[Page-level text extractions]
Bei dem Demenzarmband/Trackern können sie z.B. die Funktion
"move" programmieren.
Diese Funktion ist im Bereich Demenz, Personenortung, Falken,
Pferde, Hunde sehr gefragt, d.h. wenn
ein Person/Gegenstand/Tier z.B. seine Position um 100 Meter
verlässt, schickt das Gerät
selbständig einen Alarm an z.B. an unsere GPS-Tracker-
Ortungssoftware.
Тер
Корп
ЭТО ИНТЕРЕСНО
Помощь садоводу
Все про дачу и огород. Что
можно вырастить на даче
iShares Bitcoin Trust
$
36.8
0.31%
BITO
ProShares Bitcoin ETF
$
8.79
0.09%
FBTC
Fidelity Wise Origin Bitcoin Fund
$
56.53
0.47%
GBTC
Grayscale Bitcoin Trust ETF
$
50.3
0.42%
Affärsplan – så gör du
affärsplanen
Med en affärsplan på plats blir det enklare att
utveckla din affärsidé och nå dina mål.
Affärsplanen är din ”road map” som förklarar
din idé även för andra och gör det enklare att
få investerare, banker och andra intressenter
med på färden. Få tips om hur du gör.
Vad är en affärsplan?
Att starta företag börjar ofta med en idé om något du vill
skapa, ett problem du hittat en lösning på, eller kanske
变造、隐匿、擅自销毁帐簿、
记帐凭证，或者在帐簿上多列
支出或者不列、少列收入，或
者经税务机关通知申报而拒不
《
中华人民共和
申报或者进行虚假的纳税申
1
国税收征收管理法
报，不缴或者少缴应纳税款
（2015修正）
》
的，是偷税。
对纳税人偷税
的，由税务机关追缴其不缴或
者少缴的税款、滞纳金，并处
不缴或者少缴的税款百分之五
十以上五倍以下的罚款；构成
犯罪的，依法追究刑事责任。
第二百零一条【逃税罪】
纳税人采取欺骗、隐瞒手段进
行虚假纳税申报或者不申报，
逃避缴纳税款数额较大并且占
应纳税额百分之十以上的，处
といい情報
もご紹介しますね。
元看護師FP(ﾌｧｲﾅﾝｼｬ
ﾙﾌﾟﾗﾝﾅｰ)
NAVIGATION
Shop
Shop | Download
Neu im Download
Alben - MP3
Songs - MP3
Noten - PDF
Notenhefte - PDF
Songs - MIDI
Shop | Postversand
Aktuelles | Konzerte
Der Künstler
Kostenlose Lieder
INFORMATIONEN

WHAT THE EXERCISE ASKS:
Every line in the data that holds the string "Shop" should be copied.

EXERCISE SOLUTION:
Shop
Shop | Download
Shop | Postversand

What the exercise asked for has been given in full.